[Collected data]
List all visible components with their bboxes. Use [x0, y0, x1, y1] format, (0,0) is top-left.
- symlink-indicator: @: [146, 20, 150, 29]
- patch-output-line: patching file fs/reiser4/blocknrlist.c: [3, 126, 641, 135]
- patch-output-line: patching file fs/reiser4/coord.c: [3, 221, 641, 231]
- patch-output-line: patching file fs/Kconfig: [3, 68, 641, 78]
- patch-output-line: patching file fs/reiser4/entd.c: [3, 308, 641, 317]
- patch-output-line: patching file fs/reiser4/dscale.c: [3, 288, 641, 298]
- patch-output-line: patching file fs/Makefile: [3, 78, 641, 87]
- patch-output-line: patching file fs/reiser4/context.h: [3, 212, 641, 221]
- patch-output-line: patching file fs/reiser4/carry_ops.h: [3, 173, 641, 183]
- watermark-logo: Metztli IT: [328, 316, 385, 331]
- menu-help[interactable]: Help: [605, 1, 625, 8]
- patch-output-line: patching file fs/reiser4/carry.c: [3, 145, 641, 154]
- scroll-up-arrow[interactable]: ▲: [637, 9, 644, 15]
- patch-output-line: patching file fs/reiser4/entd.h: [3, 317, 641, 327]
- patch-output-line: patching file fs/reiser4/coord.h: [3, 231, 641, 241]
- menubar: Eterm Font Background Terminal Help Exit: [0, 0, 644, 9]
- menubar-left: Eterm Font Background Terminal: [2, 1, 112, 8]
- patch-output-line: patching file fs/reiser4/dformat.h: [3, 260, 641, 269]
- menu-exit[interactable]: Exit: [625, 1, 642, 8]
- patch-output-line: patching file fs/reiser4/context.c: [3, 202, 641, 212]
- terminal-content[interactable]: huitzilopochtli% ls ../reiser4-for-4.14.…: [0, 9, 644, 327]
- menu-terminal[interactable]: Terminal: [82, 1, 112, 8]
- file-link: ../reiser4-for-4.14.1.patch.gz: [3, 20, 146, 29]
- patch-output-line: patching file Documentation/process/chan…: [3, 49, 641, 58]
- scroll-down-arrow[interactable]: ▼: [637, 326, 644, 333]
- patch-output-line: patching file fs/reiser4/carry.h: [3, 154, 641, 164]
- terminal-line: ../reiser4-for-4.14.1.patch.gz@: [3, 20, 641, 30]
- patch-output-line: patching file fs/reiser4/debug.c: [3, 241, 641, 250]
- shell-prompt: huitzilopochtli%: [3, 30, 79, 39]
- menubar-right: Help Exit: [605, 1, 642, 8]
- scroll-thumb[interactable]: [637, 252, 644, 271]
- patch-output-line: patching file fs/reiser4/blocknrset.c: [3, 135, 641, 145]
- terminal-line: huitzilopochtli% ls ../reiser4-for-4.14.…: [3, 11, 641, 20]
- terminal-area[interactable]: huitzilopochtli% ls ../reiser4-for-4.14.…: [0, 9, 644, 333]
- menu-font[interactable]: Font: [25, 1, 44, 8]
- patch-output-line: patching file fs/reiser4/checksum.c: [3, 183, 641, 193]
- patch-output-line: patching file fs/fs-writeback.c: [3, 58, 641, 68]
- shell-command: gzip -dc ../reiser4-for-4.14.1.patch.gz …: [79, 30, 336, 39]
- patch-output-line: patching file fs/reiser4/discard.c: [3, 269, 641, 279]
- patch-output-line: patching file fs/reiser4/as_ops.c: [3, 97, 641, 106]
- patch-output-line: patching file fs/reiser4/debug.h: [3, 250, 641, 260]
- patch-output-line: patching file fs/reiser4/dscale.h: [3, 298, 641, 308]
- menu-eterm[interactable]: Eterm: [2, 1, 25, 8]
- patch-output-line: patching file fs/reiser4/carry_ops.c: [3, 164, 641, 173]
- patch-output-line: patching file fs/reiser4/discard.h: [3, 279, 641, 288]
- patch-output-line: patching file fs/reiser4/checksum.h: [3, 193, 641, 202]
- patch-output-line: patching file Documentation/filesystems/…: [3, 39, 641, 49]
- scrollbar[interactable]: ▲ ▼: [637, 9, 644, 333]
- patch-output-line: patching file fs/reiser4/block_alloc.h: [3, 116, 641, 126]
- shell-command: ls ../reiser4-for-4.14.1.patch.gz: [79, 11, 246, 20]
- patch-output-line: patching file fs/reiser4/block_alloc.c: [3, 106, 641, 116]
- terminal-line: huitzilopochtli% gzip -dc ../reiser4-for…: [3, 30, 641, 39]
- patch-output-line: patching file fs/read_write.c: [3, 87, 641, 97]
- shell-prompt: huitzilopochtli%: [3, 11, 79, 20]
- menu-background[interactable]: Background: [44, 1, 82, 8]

## [Work required]
A line qualifies when it holds the word "debug"; report all qualifying lines from the records above.

## [Answer to this exercise]
- patch-output-line: patching file fs/reiser4/debug.c: [3, 241, 641, 250]
- patch-output-line: patching file fs/reiser4/debug.h: [3, 250, 641, 260]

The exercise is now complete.